Full Panel of Second Circuit Agrees to Hear Sexual Orientation Discrimination Title VII Case


By: Megan J. Muoio, June 2, 2017

On March 27, 2017, a three-judge panel of the United States Court of Appeals for the Second Circuit decided in favor of the plaintiff in Christiansen v. Omnicom Group, Inc., a case involving the issue of sexual orientation discrimination under Title VII of the Civil Rights Act of 1964. In Christiansen, a gay employee brought a suit against his employer under the sex discrimination provision of Title VII. The employer moved to dismiss the complaint, arguing that sexual orientation discrimination is not discrimination based on sex under federal law.

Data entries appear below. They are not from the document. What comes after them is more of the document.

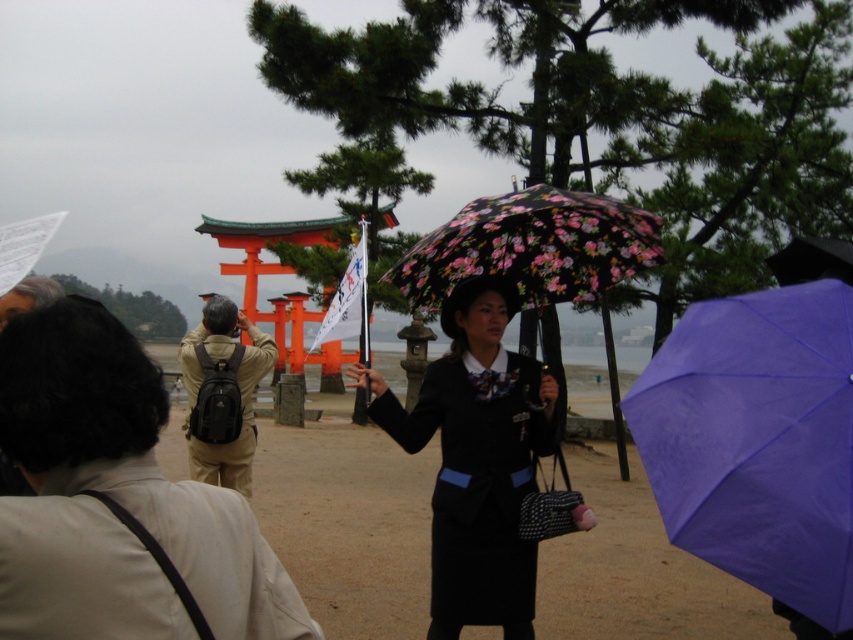 Question: Is khaki fabric pants at center closer to camera compared to black fabric dress at center?

Choices:
 (A) yes
 (B) no

Answer: (A)

Question: Can you confirm if khaki fabric pants at center is positioned to the left of purple matte umbrella at center?

Choices:
 (A) yes
 (B) no

Answer: (A)

Question: Which object appears closest to the camera in this image?

Choices:
 (A) black fabric dress at center
 (B) purple matte umbrella at center

Answer: (B)

Question: Is purple matte umbrella at center wider than black fabric dress at center?

Choices:
 (A) yes
 (B) no

Answer: (B)

Question: Which of the following is the closest to the observer?

Choices:
 (A) black fabric dress at center
 (B) khaki fabric pants at center
 (C) purple matte umbrella at center
 (D) floral-patterned fabric umbrella at center

Answer: (B)

Question: Which object is farther from the camera taking this photo?

Choices:
 (A) black fabric dress at center
 (B) purple matte umbrella at center

Answer: (A)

The Second Circuit disagreed with the employer, but cited different reasoning. The Court held that the discrimination described by the employee, which involved crude drawings of the employee dressed as a woman and comments about his alleged effeminate conduct, was gender stereotyping, a cognizable sex discrimination claim under Title VII. The Court declined to extend Title VII further to hold that sexual orientation discrimination is sex discrimination, citing its precedents in Simonton v. Runyon and Dawson v. Bumble & Bumble. But a strong concurring opinion by two of the three judges on the panel urged the full court to reconsider and overturn their precedents on this issue. Now, the full Second Circuit Court of Appeals has agreed to hear Christiansen, setting up a possible significant shift in Title VII jurisprudence in the Second Circuit.  

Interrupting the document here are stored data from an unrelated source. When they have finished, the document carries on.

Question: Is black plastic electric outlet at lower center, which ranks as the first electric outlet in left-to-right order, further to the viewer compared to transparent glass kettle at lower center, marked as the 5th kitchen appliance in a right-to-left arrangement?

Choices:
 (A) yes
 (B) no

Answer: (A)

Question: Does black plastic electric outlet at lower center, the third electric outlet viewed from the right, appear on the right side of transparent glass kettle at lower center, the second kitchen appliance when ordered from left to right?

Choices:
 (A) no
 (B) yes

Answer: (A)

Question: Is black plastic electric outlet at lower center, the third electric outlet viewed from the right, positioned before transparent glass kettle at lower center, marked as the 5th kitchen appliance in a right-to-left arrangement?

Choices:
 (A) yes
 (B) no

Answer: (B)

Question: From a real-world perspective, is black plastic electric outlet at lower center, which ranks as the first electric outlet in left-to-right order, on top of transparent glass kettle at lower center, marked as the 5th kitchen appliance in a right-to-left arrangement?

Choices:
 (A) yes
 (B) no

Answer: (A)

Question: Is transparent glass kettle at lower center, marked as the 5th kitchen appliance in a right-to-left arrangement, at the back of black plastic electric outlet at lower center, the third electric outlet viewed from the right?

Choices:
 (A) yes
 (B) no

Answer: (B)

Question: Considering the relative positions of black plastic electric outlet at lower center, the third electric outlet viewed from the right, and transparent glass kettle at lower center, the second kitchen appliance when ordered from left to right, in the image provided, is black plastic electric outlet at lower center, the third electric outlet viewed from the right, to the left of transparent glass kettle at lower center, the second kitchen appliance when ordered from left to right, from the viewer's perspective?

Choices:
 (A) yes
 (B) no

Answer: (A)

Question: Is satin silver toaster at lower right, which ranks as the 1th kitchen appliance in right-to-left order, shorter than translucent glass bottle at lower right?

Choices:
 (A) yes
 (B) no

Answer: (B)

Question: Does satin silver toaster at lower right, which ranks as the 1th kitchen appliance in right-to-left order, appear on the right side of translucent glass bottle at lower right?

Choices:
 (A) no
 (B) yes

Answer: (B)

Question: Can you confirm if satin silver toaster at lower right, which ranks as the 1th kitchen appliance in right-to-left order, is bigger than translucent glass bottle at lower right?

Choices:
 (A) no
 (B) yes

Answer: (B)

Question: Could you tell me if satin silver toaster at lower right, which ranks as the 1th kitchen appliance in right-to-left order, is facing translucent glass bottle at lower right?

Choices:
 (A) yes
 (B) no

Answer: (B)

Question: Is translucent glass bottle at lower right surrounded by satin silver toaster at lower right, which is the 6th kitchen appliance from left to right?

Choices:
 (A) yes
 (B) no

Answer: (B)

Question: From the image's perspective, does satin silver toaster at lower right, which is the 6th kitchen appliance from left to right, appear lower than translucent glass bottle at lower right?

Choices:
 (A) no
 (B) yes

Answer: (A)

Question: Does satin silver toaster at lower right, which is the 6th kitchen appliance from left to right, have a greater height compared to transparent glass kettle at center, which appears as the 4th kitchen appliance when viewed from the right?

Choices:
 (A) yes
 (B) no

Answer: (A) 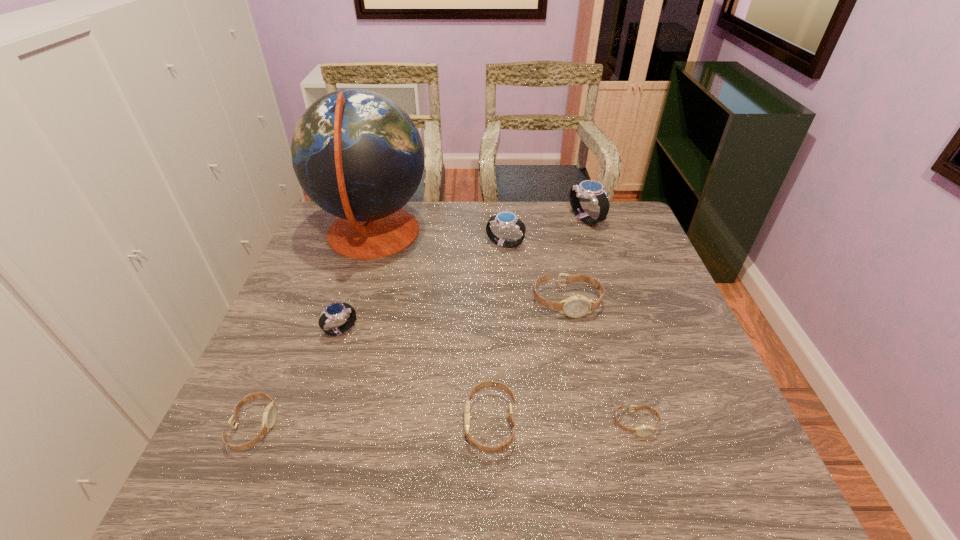 You are a GUI agent. You are given a task and a screenshot of the screen. Output one action in this format:
    pyautogui.click(x=<x>, y=<y>)
    Task: Click on the globe
    This screenshot has width=960, height=540.
    Given the screenshot: What is the action you would take?
    pyautogui.click(x=357, y=154)

Locate an element on the screen. The image size is (960, 540). the rightmost silver watch is located at coordinates (589, 189).

What are the coordinates of `the farthest silver watch` in the screenshot? It's located at (589, 189).

You are a GUI agent. You are given a task and a screenshot of the screen. Output one action in this format:
    pyautogui.click(x=<x>, y=<y>)
    Task: Click on the second farthest watch
    
    Given the screenshot: What is the action you would take?
    pyautogui.click(x=505, y=220)

Where is `the second smallest silver watch`? the second smallest silver watch is located at coordinates (505, 220).

Where is `the third farthest watch`? This screenshot has width=960, height=540. the third farthest watch is located at coordinates (576, 306).

You are a GUI agent. You are given a task and a screenshot of the screen. Output one action in this format:
    pyautogui.click(x=<x>, y=<y>)
    Task: Click on the fourth farthest object
    
    Given the screenshot: What is the action you would take?
    pyautogui.click(x=576, y=306)

Image resolution: width=960 pixels, height=540 pixels. Identify the location of the fourth nearest object. (335, 311).

What are the coordinates of `the leftmost silver watch` in the screenshot? It's located at (335, 311).

This screenshot has height=540, width=960. I want to click on the third shortest object, so click(506, 444). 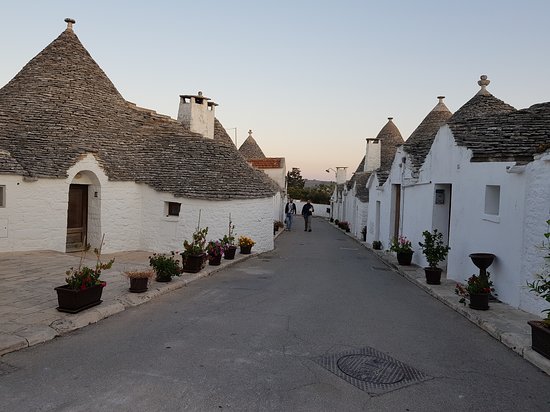 Identify the location of entry. This screenshot has height=412, width=550. (82, 221), (443, 216), (397, 209), (376, 216), (354, 218), (343, 210), (330, 210). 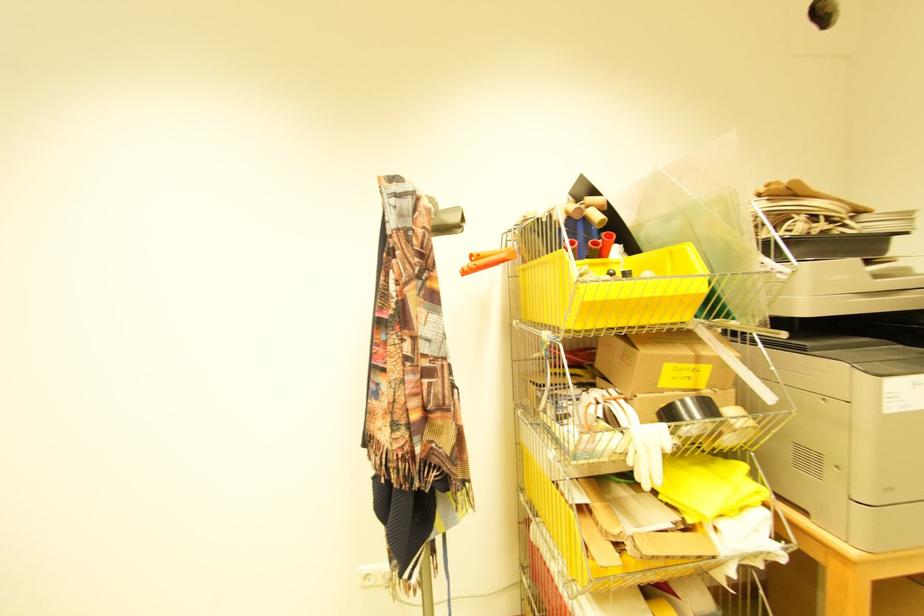 This screenshot has width=924, height=616. Identify the location of wooden handle. (487, 259).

Since the three-judge panel decision in Christiansen, the Seventh Circuit Court of Appeals, which covers Illinois, Indiana, and Wisconsin, became the first circuit court to rule that sex discrimination under Title VII includes sexual orientation discrimination. In Hively v. Ivy Tech Community College, a community college instructor brought a suit under Title VII, alleging that she was terminated after 14 years of employment because of her sexual orientation. The Seventh Circuit cited the 2012 Equal Employment Opportunity Commission ruling in Baldwin v. Foxx, which held that sexual orientation discrimination is sex discrimination under Title VII.

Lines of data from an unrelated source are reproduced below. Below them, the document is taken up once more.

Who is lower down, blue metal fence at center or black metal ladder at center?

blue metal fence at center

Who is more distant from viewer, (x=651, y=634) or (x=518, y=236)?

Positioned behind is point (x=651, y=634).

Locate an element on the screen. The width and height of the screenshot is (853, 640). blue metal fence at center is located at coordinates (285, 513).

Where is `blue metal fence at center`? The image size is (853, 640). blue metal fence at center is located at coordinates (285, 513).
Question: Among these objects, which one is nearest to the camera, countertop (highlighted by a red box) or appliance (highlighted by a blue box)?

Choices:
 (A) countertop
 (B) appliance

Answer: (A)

The Seventh Circuit in Hively advanced the same two arguments made by the Christiansen concurring justices in finding for the plaintiff. The first is that the employee was discriminated on the basis of sex because she would not have been terminated if she was a man in a relationship with a woman instead of a woman in a relationship with a woman. The second argument is that the employee was discriminated on the basis of sex because of her association with a woman in a relationship.

Employers should monitor the Second Circuit’s consideration and decision in Christiansen over the next few months because of its impact on employment law in the New York region.